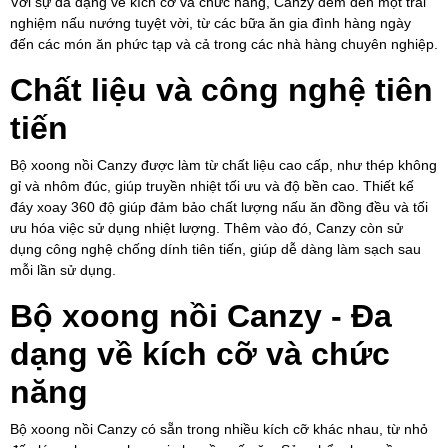
Với sự đa dạng về kích cỡ và chức năng, Canzy đem đến một trải
nghiệm nấu nướng tuyệt vời, từ các bữa ăn gia đình hàng ngày
đến các món ăn phức tạp và cả trong các nhà hàng chuyên nghiệp.
Chất liệu và công nghệ tiên
tiến
Bộ xoong nồi Canzy được làm từ chất liệu cao cấp, như thép không
gỉ và nhôm đúc, giúp truyền nhiệt tối ưu và độ bền cao. Thiết kế
đáy xoay 360 độ giúp đảm bảo chất lượng nấu ăn đồng đều và tối
ưu hóa việc sử dụng nhiệt lượng. Thêm vào đó, Canzy còn sử
dụng công nghệ chống dính tiên tiến, giúp dễ dàng làm sạch sau
mỗi lần sử dụng.
Bộ xoong nồi Canzy - Đa
dạng về kích cỡ và chức
năng
Bộ xoong nồi Canzy có sẵn trong nhiều kích cỡ khác nhau, từ nhỏ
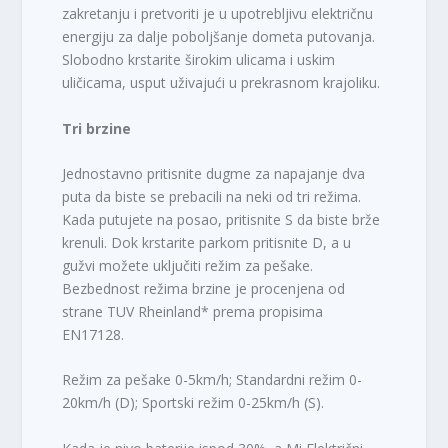
zakretanju i pretvoriti je u upotrebljivu električnu
energiju za dalje poboljšanje dometa putovanja.
Slobodno krstarite širokim ulicama i uskim
uličicama, usput uživajući u prekrasnom krajoliku.
Tri brzine
Jednostavno pritisnite dugme za napajanje dva
puta da biste se prebacili na neki od tri režima.
Kada putujete na posao, pritisnite S da biste brže
krenuli. Dok krstarite parkom pritisnite D, a u
gužvi možete uključiti režim za pešake.
Bezbednost režima brzine je procenjena od
strane TUV Rheinland* prema propisima
EN17128.
Režim za pešake 0-5km/h; Standardni režim 0-
20km/h (D); Sportski režim 0-25km/h (S).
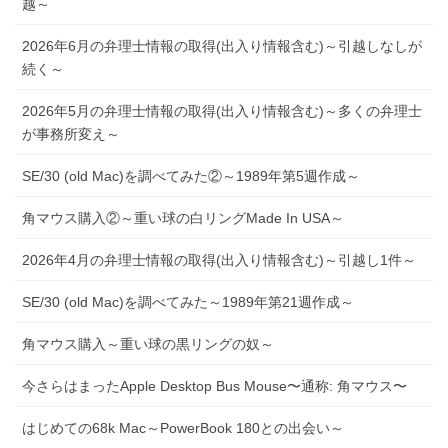
越～
2026年6月の弁理士情報の取得(出入り情報含む)～引越しなしが
続く～
2026年5月の弁理士情報の取得(出入り情報含む)～多くの弁理士
が事務所変え～
SE/30 (old Mac)を調べてみた②～1989年第5週作成～
角マウス購入②～重い球の白リングMade In USA～
2026年4月の弁理士情報の取得(出入り情報含む)～引越し1件～
SE/30 (old Mac)を調べてみた～1989年第21週作成～
角マウス購入～重い球の黒リングの奴～
今さらはまったApple Desktop Bus Mouse〜通称: 角マウス〜
はじめての68k Mac～PowerBook 180との出会い～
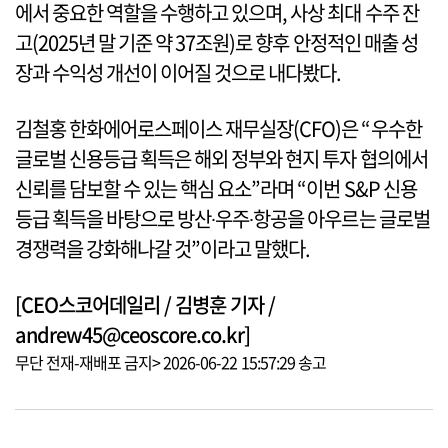
에서 중요한 역할을 수행하고 있으며, 사상 최대 수주 잔
고(2025년 말 기준 약 37조원)로 향후 안정적인 매출 성
장과 수익성 개선이 이어질 것으로 내다봤다.
김철홍 한화에어로스페이스 재무실장(CFO)은 “우수한
글로벌 신용등급 획득은 해외 정부와 현지 투자 협의에서
신뢰를 담보할 수 있는 핵심 요소”라며 “이번 S&P 신용
등급 획득을 바탕으로 방산∙우주∙항공을 아우르는 글로벌
경쟁력을 강화해나갈 것”이라고 말했다.
[CEO스코어데일리 / 김병훈 기자 /
andrew45@ceoscore.co.kr]
무단 전재-재배포 금지> 2026-06-22 15:57:29 송고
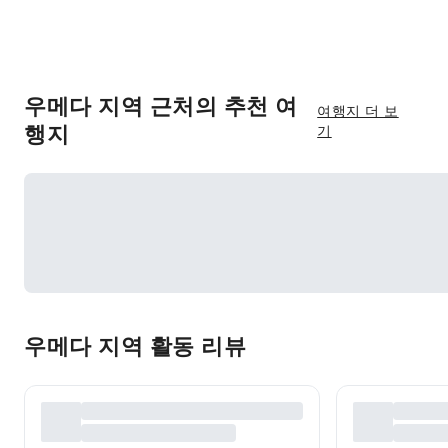
우메다 지역 근처의 추천 여
여행지 더 보
행지
기
우메다 지역 활동 리뷰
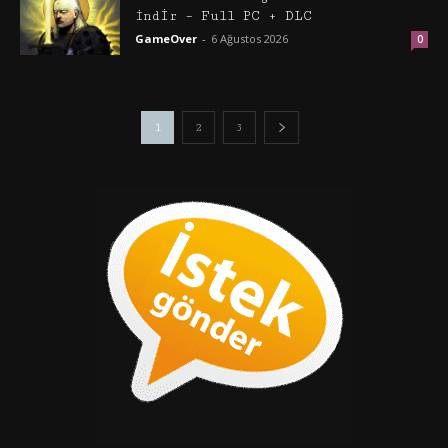
İndir – Full PC + DLC
GameOver
-
6 Ağustos 2026
0
1
2
3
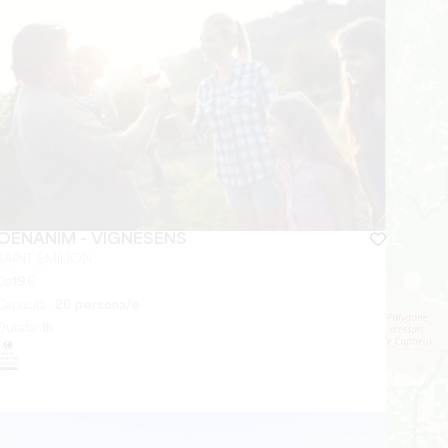
OENANIM - VIGNESENS
SAINT-ÉMILION
Da
19
€
Capacità :
20 persona/e
Durata:
1h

- - - - -

**Task item:** Within the listing above, write out the stretch from the line with "đến các món" through the line with "energiju za dalje" exactly. Any pictures are to be left out.

**Answer for the task:**
đến các món ăn phức tạp và cả trong các nhà hàng chuyên nghiệp.
Chất liệu và công nghệ tiên
tiến
Bộ xoong nồi Canzy được làm từ chất liệu cao cấp, như thép không
gỉ và nhôm đúc, giúp truyền nhiệt tối ưu và độ bền cao. Thiết kế
đáy xoay 360 độ giúp đảm bảo chất lượng nấu ăn đồng đều và tối
ưu hóa việc sử dụng nhiệt lượng. Thêm vào đó, Canzy còn sử
dụng công nghệ chống dính tiên tiến, giúp dễ dàng làm sạch sau
mỗi lần sử dụng.
Bộ xoong nồi Canzy - Đa
dạng về kích cỡ và chức
năng
Bộ xoong nồi Canzy có sẵn trong nhiều kích cỡ khác nhau, từ nhỏ
zakretanju i pretvoriti je u upotrebljivu električnu
energiju za dalje poboljšanje dometa putovanja.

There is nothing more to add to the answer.